Following Sue Mitchell's recent BBC News story "The homeless handyman and the wealthy widow. Love or something darker", Una Angus, a Senior Paralegal in our Wills, Estate & Tax Planning Team, explores what families are able do under English law to provide protection to vulnerable relatives.
One of the most prevalent myths around mentally incapacitated individuals is that a person's next of kin will be able to take decisions for them on an informal basis. Legally that is not correct. For example, if one of the parties to a joint bank account loses mental capacity, depending on the bank, the entire bank account could be frozen; the other party cannot just keep operating that account.
A Lasting Power of Attorney (LPA) is a formal arrangement, undertaken by deed, whereby one person (the donor) entrusts to another person (the attorney) authority to act in their name and on their behalf.

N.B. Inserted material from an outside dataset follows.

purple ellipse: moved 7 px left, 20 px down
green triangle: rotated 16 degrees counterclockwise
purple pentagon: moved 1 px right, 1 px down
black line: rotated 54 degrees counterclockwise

LPAs can be amended and replaced at any time whilst the donor has capacity. If the person concerned lacks capacity to prepare an LPA, an application for the appointment of a Deputy can be made to the Court of Protection. A Deputy may be a relative or a friend, a professional or a trust corporation.
It is also important that a will is put in place. Many individuals are not aware that a will is ordinarily revoked by a subsequent marriage and a marriage can't be set aside retrospectively due to lack of mental capacity, meaning its effect will still have been to revoke any previous will the individual may have made and his or her estate will be subject to the intestacy rules.
If the person concerned lacks capacity to put a will in place, an application can be made to the Court for a Statutory Will.
The content of this article is intended to provide a general guide to the subject matter. Specialist advice should be sought about your specific circumstances.